**Your goal**
Only the lines with the string "Schriftsteller" are needed; return each of them from the entries below.

**Available data**
*****

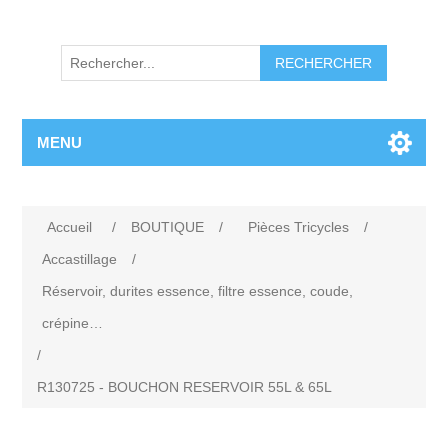
RECHERCHER
MENU
Accueil
/
BOUTIQUE
/
Pièces Tricycles
/
Accastillage
/
Réservoir, durites essence, filtre essence, coude,
crépine…
/
R130725 - BOUCHON RESERVOIR 55L & 65L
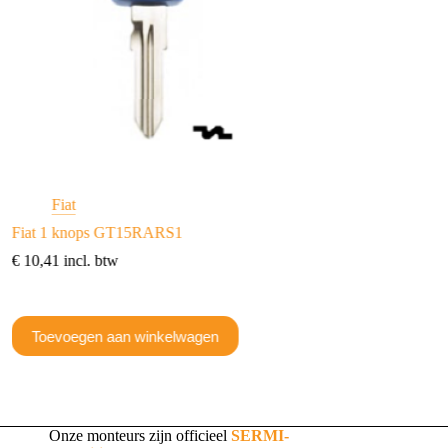
Fiat
Fiat
Fiat 1 knops GT15RARS1
Fiat 3 knops FI3BA
€
10,41
incl. btw
€
12,71
incl. btw
Toevoegen aan w
Toevoegen aan winkelwagen
Onze monteurs zijn officieel
SERMI-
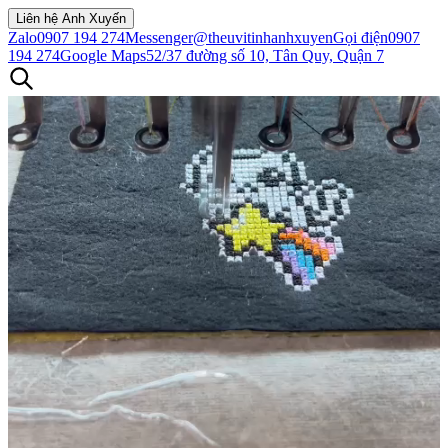
Liên hệ Anh Xuyến
Zalo
0907 194 274
Messenger
@theuvitinhanhxuyen
Gọi điện
0907
194 274
Google Maps
52/37 đường số 10, Tân Quy, Quận 7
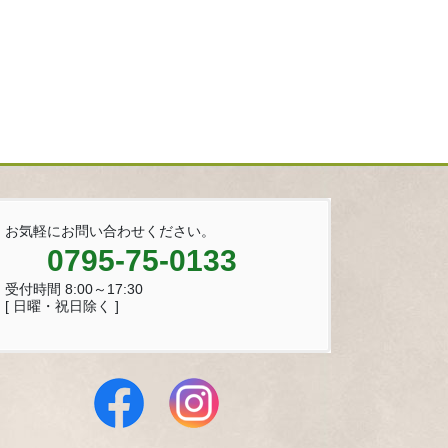
お気軽にお問い合わせください。
0795-75-0133
受付時間 8:00～17:30
[ 日曜・祝日除く ]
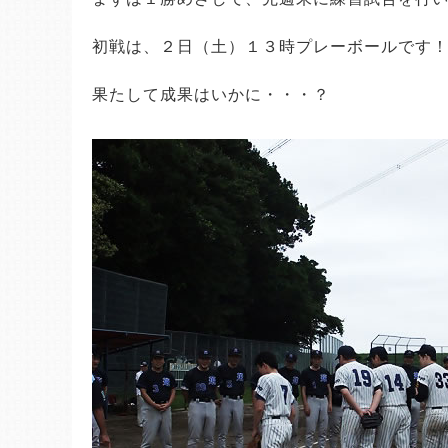
初戦は、２日（土）１３時プレーボールです
果たして成果はいかに・・・？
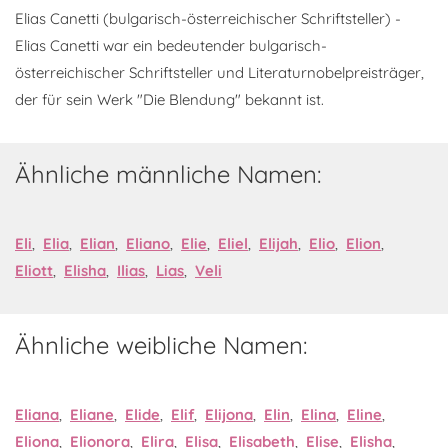
Elias Canetti (bulgarisch-österreichischer Schriftsteller) -
Elias Canetti war ein bedeutender bulgarisch-
österreichischer Schriftsteller und Literaturnobelpreisträger,
der für sein Werk "Die Blendung" bekannt ist.
Ähnliche männliche Namen:
Eli
,
Elia
,
Elian
,
Eliano
,
Elie
,
Eliel
,
Elijah
,
Elio
,
Elion
,
Eliott
,
Elisha
,
Ilias
,
Lias
,
Veli
Ähnliche weibliche Namen:
Eliana
,
Eliane
,
Elide
,
Elif
,
Elijona
,
Elin
,
Elina
,
Eline
,
Eliona
,
Elionora
,
Elira
,
Elisa
,
Elisabeth
,
Elise
,
Elisha
,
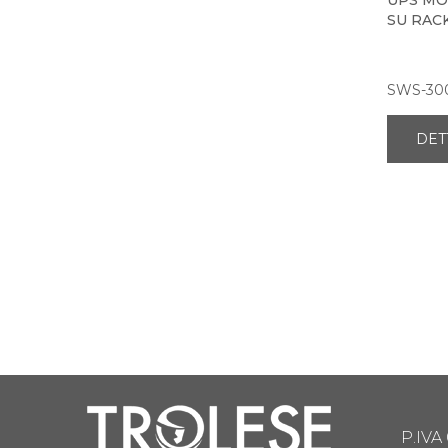
UPS MO
SU RACK
SWS-30
DET
P.IVA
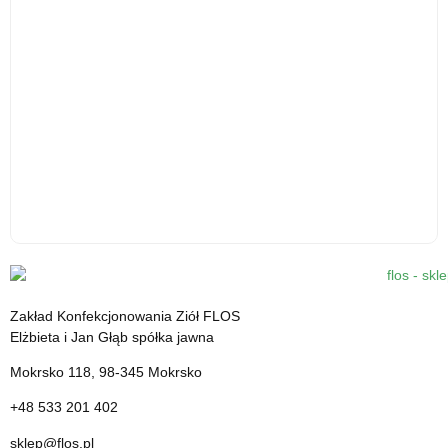
Kardamon mielony - 30 g - środek spożywczy
12.31
zł
Zakład Konfekcjonowania Ziół FLOS
cena z VAT
Elżbieta i Jan Głąb spółka jawna
Mokrsko 118, 98-345 Mokrsko
+48 533 201 402
sklep@flos.pl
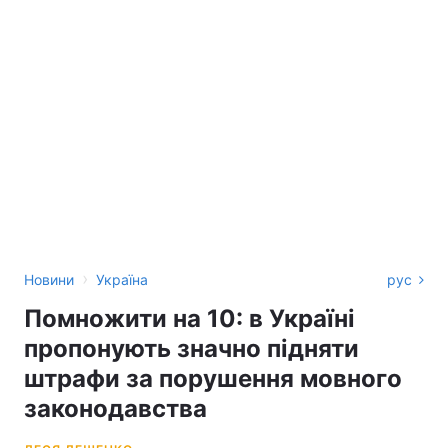
›
Новини
Україна
рус
Помножити на 10: в Україні
пропонують значно підняти
штрафи за порушення мовного
законодавства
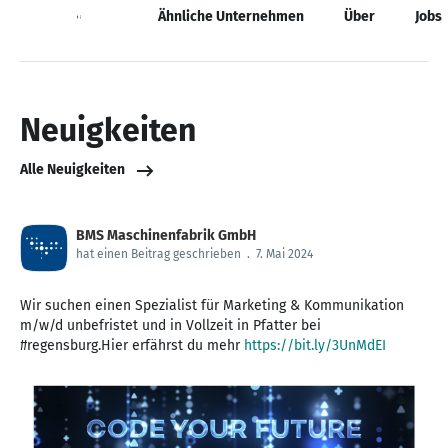
Neuigkeiten
Ähnliche Unternehmen
Über
Jobs
Neuigkeiten
Alle Neuigkeiten
BMS Maschinenfabrik GmbH
hat einen Beitrag geschrieben
.
7. Mai 2024
Wir suchen einen Spezialist für Marketing & Kommunikation
m/w/d unbefristet und in Vollzeit in Pfatter bei
#regensburg.Hier erfährst du mehr
https://bit.ly/3UnMdEI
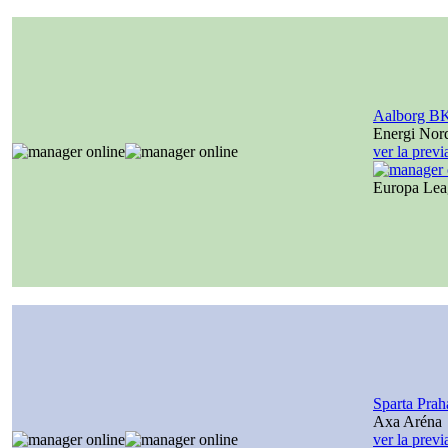
Aalborg B
Energi Nor
ver la prev
Europa Le
Sparta Prah
Axa Aréna
ver la prev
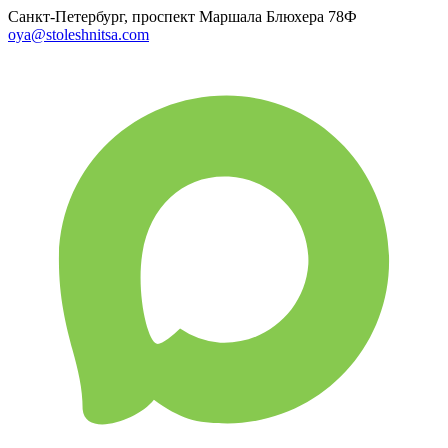
Санкт-Петербург, проспект Маршала Блюхера 78Ф
oya@stoleshnitsa.com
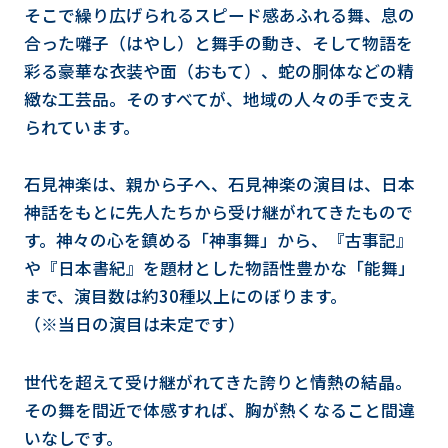
そこで繰り広げられるスピード感あふれる舞、息の
合った囃子（はやし）と舞手の動き、そして物語を
彩る豪華な衣装や面（おもて）、蛇の胴体などの精
緻な工芸品。そのすべてが、地域の人々の手で支え
られています。
石見神楽は、親から子へ、石見神楽の演目は、日本
神話をもとに先人たちから受け継がれてきたもので
す。神々の心を鎮める「神事舞」から、『古事記』
や『日本書紀』を題材とした物語性豊かな「能舞」
まで、演目数は約30種以上にのぼります。
（※当日の演目は未定です）
世代を超えて受け継がれてきた誇りと情熱の結晶。
その舞を間近で体感すれば、胸が熱くなること間違
いなしです。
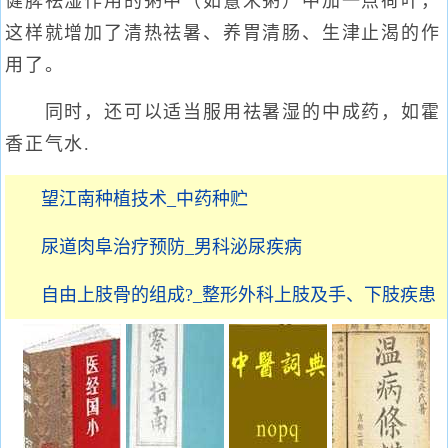
健脾祛湿作用的粥中（如薏米粥）中加一点荷叶，
这样就增加了清热祛暑、养胃清肠、生津止渴的作
用了。
同时，还可以适当服用祛暑湿的中成药，如霍
香正气水.
望江南种植技术_中药种贮
尿道肉阜治疗预防_男科泌尿疾病
自由上肢骨的组成?_整形外科上肢及手、下肢疾患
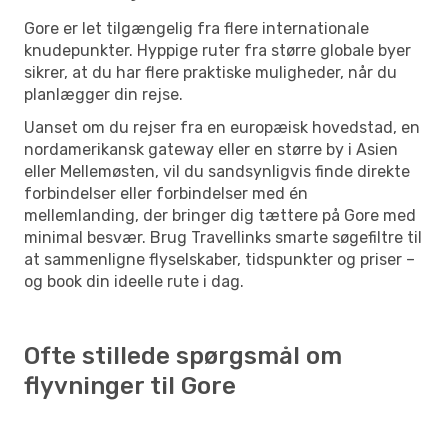
Gore er let tilgængelig fra flere internationale
knudepunkter. Hyppige ruter fra større globale byer
sikrer, at du har flere praktiske muligheder, når du
planlægger din rejse.
Uanset om du rejser fra en europæisk hovedstad, en
nordamerikansk gateway eller en større by i Asien
eller Mellemøsten, vil du sandsynligvis finde direkte
forbindelser eller forbindelser med én
mellemlanding, der bringer dig tættere på Gore med
minimal besvær. Brug Travellinks smarte søgefiltre til
at sammenligne flyselskaber, tidspunkter og priser –
og book din ideelle rute i dag.
Ofte stillede spørgsmål om
flyvninger til Gore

*****

**Task answer**
Elias Canetti (bulgarisch-österreichischer Schriftsteller) -
österreichischer Schriftsteller und Literaturnobelpreisträger,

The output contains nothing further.